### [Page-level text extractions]
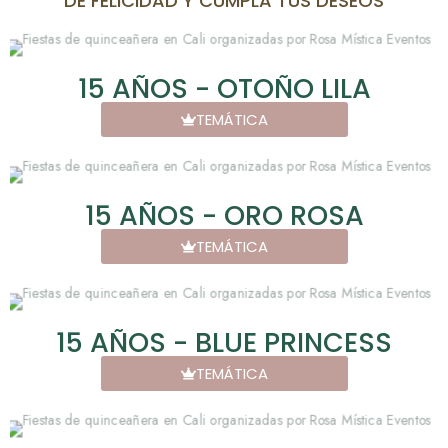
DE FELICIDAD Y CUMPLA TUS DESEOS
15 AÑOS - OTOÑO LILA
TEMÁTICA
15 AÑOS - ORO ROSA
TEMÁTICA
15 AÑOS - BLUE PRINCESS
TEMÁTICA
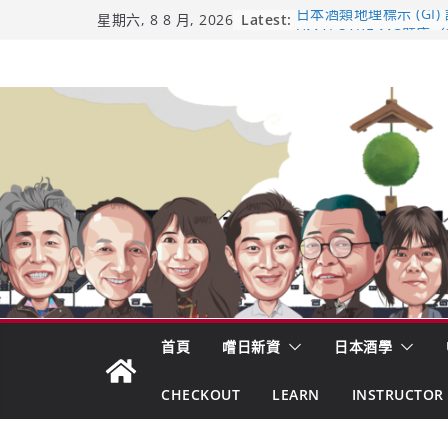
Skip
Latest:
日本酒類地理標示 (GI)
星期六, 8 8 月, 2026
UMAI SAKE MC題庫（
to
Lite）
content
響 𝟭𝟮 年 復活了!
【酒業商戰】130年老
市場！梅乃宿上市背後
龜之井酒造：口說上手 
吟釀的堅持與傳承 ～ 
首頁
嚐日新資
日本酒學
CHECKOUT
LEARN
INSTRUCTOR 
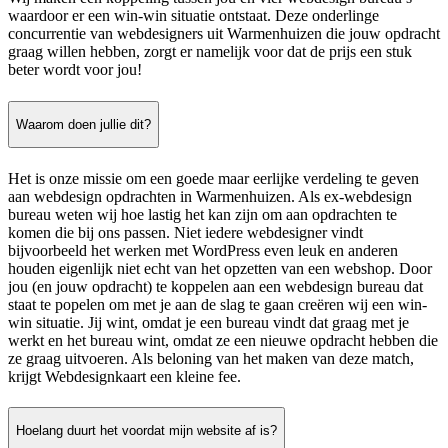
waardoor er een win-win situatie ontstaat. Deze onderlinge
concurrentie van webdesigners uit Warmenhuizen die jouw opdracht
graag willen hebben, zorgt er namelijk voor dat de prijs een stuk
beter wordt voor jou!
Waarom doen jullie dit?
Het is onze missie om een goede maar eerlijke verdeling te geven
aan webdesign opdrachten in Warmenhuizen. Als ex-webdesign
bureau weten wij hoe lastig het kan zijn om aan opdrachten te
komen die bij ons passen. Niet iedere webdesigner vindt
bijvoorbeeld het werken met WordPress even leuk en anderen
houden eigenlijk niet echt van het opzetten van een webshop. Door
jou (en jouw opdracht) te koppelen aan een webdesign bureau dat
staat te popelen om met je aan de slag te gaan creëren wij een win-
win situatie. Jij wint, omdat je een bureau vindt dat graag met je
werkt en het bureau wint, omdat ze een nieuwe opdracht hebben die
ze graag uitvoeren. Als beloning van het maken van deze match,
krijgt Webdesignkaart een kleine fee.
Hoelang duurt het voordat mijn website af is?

* * *

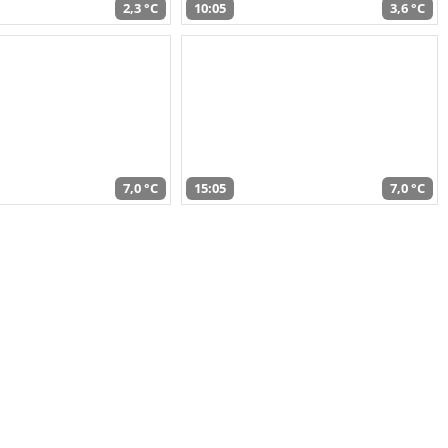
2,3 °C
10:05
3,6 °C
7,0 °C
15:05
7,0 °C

* * *

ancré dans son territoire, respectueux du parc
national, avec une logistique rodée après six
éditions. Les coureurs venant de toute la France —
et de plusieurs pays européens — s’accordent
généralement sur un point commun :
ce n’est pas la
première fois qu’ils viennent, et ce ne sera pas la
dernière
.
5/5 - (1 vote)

### [Task objective]
Going by the entries above, repeat exactly the lines that start at the line with "DE FELICIDAD Y CUMPLA TUS DESEOS" and go on through the line with "Waarom doen jullie dit?". Pictures are not part of the copy.

### [Response]
DE FELICIDAD Y CUMPLA TUS DESEOS
15 AÑOS - OTOÑO LILA
TEMÁTICA
15 AÑOS - ORO ROSA
TEMÁTICA
15 AÑOS - BLUE PRINCESS
TEMÁTICA
Skip
Latest:
日本酒類地理標示 (GI)
星期六, 8 8 月, 2026
UMAI SAKE MC題庫（
to
Lite）
content
響 𝟭𝟮 年 復活了!
【酒業商戰】130年老
市場！梅乃宿上市背後
龜之井酒造：口說上手 
吟釀的堅持與傳承 ～ 
首頁
嚐日新資
日本酒學
CHECKOUT
LEARN
INSTRUCTOR 
waardoor er een win-win situatie ontstaat. Deze onderlinge
concurrentie van webdesigners uit Warmenhuizen die jouw opdracht
graag willen hebben, zorgt er namelijk voor dat de prijs een stuk
beter wordt voor jou!
Waarom doen jullie dit?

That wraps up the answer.